Quelli per Covid-19 sono anticorpi sintetici fabbricati in laboratorio e ottenuti da quelli naturali prodotti dai pazienti immunizzati. Si legano alla proteina che il virus usa per entrare nelle cellule, cioè la proteina Spike che abbiamo imparato a visualizzare come “spuntone” sulla superficie del virus, bloccandone l’ingresso nella cellula ed impedendo la replicazione. In pratica, quindi, si comportano alla stregua degli anticorpi che si sviluppano nell’infezione naturale o dopo la somministrazione del vaccino.
Quando servono gli anticorpi monoclonali in caso di Covid-19
Per essere altamente efficaci, gli anticorpi monoclonali specifici per il virus Sars-CoV-2 andrebbero somministrati nei primissimi giorni dell’infezione, quando la replicazione del virus è più massiccia. L’ideale sarebbe impiegarli non oltre 10 giorni da quando è stato riscontrato il coronavirus e comunque prima che il soggetto sia andato incontro ai sintomi più gravi dell’infezione.
Al momento vanno somministrati in ospedale perché necessitano di un’infusione lenta e prolungata cui deve far seguito un periodo di osservazione: per questo rendono necessario quanto meno l’accesso del paziente in nosocomio. Per quanto riguarda le indicazioni, da considerare visto anche il costo del trattamento, in termini generale appaiono particolarmente utili (sempre mantenendo presente quanto detto sopra) nei soggetti che presentano un elevato rischio di complicazioni gravi in caso di Covid-19, come ad esempio i soggetti immunodepressi, che soffre di diabete o gli obesi o chi soffre di grave insufficienza renale.

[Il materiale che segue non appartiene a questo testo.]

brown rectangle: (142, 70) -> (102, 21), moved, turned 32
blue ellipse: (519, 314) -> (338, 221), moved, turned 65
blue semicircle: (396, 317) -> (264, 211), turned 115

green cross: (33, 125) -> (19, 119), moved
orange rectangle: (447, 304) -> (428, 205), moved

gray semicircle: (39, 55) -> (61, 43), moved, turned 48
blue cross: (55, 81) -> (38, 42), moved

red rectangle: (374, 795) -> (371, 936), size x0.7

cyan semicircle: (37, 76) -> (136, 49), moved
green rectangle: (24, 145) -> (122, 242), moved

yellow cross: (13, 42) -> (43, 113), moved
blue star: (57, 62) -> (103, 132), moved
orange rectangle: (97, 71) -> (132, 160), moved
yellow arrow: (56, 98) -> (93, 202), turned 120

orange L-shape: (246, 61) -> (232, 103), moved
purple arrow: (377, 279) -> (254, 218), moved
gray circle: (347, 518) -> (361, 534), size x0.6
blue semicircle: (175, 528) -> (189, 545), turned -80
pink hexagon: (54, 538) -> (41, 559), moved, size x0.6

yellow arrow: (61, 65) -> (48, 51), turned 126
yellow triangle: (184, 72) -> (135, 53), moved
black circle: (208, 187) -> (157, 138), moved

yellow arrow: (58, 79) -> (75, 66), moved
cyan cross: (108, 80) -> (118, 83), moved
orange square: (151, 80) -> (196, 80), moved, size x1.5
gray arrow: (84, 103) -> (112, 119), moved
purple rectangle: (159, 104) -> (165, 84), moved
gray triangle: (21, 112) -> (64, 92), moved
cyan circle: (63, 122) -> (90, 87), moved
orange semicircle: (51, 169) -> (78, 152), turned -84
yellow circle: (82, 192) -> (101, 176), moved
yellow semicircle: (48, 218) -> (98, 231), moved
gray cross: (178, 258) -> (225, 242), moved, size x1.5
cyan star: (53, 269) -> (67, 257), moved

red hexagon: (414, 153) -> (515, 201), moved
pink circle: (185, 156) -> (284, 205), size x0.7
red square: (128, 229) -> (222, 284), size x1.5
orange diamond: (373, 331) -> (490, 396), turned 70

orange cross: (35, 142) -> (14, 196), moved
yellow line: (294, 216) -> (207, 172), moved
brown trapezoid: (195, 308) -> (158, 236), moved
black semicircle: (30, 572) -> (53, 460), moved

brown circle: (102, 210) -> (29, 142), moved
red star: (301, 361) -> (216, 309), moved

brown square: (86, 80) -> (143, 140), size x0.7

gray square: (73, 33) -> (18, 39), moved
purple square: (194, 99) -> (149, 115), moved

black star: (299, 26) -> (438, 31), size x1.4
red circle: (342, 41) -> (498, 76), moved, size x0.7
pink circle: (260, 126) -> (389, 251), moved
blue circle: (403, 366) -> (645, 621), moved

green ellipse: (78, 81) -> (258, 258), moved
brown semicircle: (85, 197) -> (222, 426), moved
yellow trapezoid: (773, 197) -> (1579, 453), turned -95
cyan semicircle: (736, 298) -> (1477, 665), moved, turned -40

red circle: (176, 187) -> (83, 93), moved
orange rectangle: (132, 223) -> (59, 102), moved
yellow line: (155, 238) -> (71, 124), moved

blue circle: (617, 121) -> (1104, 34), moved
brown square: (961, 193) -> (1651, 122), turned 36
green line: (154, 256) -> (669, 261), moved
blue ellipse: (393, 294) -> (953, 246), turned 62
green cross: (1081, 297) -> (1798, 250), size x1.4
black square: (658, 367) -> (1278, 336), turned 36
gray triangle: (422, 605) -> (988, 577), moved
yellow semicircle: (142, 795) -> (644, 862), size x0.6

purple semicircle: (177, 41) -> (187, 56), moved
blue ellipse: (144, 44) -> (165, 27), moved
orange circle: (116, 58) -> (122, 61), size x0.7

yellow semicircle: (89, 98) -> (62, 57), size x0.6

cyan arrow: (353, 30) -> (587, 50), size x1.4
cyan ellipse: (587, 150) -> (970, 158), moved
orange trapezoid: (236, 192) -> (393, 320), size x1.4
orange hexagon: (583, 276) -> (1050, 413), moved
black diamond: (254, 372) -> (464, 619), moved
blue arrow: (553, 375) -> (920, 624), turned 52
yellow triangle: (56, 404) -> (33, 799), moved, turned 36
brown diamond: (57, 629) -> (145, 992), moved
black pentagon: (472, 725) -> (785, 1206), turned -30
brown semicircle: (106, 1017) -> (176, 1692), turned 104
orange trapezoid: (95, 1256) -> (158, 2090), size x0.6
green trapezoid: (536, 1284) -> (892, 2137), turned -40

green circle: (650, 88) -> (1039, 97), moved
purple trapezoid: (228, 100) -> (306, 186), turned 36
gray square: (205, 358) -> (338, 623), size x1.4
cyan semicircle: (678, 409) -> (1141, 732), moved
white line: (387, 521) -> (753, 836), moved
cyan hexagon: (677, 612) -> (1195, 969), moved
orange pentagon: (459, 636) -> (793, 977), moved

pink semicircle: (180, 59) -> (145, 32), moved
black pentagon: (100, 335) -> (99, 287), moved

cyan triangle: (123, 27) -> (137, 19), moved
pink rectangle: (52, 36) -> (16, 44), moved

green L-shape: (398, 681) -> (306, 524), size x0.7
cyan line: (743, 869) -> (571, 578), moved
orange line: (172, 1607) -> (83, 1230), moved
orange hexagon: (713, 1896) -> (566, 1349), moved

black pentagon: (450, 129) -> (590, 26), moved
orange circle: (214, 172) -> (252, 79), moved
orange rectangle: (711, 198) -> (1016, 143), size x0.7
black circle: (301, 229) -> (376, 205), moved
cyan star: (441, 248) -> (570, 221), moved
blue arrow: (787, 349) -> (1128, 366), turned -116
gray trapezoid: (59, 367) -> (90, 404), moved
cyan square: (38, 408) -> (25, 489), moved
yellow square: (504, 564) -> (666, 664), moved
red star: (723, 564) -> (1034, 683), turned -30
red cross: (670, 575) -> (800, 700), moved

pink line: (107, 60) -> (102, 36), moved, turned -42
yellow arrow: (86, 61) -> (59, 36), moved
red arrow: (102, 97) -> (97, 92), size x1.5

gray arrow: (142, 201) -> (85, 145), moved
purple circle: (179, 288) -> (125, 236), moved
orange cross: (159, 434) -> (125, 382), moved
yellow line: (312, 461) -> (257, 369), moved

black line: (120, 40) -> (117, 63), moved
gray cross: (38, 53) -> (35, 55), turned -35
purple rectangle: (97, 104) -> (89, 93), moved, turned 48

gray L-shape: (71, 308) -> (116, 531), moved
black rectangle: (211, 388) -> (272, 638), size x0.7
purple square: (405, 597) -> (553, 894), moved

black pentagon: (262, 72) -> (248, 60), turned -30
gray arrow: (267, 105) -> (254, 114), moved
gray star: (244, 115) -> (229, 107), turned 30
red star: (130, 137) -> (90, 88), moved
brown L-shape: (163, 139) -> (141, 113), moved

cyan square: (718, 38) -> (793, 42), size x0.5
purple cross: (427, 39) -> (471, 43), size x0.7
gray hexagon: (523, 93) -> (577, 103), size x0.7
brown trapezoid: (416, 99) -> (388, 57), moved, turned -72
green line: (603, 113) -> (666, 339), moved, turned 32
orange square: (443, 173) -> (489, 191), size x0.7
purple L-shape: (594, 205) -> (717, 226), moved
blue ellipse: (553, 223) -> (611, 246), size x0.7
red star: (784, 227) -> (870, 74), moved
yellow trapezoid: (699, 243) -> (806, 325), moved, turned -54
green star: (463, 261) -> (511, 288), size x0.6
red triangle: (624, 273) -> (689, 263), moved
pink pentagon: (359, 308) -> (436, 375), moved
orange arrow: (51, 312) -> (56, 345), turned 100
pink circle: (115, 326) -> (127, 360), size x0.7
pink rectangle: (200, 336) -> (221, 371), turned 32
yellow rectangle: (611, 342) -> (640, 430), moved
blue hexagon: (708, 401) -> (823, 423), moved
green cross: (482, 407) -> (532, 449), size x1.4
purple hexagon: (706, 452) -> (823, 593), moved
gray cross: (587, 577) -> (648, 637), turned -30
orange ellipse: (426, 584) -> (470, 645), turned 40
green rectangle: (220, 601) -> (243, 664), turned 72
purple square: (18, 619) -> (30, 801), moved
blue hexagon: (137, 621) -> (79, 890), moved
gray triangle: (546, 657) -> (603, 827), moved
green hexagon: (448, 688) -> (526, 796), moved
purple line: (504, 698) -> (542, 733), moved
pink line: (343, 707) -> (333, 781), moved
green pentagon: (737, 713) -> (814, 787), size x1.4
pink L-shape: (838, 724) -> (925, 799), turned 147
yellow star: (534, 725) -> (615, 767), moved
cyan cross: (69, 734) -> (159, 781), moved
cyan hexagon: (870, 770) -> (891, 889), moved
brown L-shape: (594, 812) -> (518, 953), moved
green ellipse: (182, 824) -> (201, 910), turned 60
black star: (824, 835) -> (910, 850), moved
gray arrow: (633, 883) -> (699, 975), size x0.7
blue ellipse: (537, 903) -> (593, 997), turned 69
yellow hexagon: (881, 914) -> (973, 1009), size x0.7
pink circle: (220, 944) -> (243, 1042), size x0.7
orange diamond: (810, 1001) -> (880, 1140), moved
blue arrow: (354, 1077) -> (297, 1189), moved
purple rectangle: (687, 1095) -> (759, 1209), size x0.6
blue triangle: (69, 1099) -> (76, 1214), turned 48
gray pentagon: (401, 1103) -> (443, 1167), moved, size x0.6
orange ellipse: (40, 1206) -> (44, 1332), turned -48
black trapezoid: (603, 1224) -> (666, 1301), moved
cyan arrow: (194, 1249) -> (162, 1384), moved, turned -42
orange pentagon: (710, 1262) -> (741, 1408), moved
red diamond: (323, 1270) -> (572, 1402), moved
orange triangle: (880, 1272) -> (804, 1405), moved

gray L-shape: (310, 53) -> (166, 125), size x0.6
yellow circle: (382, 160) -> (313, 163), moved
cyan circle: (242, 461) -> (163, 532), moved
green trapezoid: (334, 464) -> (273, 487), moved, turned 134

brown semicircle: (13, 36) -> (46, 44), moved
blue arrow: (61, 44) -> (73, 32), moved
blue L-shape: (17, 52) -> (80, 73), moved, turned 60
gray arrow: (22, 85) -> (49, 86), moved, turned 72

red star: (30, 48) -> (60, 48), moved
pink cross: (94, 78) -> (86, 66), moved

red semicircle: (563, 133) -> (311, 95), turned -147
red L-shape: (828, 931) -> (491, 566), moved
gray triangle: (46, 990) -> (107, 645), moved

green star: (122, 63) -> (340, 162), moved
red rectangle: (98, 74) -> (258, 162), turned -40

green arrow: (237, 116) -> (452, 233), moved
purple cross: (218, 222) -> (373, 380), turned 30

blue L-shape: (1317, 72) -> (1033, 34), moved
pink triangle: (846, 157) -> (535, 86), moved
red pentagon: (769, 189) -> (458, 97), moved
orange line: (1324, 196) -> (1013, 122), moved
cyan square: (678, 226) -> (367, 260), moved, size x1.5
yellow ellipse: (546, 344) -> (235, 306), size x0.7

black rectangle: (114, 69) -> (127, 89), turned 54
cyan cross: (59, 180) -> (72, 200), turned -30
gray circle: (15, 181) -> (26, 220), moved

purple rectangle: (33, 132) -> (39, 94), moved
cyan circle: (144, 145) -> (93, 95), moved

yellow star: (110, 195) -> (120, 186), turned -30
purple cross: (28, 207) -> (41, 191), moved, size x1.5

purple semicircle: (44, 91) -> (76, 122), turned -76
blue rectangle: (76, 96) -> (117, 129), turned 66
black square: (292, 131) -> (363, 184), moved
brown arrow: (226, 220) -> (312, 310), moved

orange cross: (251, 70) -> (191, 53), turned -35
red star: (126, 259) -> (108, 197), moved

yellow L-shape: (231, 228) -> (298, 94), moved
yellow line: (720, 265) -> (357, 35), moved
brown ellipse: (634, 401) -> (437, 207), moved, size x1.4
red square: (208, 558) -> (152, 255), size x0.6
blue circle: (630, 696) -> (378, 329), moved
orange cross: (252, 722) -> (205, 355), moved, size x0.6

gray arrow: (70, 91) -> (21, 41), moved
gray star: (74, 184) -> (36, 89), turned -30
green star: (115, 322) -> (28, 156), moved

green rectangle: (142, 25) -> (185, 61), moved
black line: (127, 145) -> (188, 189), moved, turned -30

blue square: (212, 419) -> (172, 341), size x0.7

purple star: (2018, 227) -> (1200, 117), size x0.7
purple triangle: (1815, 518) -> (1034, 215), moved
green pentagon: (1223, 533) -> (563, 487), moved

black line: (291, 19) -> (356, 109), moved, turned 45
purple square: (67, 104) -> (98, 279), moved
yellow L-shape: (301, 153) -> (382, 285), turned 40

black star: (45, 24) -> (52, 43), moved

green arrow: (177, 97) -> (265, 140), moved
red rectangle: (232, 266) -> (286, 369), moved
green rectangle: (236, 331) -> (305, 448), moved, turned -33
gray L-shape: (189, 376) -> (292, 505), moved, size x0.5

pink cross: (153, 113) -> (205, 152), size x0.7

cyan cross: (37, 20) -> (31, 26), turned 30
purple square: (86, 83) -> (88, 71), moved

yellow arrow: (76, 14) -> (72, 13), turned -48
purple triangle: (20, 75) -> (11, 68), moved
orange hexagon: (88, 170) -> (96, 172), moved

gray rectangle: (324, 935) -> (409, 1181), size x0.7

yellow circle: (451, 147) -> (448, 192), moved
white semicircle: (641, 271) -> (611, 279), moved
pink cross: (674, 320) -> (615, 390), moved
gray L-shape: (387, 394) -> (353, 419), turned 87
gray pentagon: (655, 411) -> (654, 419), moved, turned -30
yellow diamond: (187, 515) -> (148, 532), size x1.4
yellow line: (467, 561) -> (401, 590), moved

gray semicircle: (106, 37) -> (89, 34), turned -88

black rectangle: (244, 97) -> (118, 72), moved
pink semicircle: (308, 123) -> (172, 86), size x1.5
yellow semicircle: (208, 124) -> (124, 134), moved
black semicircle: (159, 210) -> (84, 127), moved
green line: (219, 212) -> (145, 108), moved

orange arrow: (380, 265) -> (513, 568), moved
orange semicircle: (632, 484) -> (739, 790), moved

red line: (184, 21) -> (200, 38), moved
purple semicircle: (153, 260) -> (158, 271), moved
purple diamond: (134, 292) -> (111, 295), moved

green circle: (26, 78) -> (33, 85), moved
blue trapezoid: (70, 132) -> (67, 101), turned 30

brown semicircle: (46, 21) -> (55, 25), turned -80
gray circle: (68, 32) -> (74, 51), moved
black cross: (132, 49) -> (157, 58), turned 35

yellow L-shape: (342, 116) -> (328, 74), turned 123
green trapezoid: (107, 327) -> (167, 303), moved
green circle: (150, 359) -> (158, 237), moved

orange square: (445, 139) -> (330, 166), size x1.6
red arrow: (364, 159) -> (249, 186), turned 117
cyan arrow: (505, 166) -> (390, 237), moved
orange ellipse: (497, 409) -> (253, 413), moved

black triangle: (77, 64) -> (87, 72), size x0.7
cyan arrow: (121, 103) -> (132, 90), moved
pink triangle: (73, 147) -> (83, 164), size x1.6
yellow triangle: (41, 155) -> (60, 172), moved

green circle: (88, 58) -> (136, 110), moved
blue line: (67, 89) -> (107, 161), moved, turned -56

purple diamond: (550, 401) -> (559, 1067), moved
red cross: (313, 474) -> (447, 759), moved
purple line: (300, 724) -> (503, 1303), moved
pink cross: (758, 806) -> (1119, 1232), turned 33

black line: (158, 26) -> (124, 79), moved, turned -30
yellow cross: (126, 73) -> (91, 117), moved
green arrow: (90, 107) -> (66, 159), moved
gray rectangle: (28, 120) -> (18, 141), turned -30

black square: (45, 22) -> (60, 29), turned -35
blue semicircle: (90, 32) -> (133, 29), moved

Al momento quindi si tratta di un’opzione terapeutica in più per chi non è ricoverato e pur con malattia lieve/moderata, potrebbe essere ad alto rischio di sviluppare una forma grave di Covid-19. Ad oggi, va sottolineato, non si tratta quindi di una cura standard ma di una potenziale arma in più per combattere Covid-19, quando ovviamente esista l’indicazione al trattamento.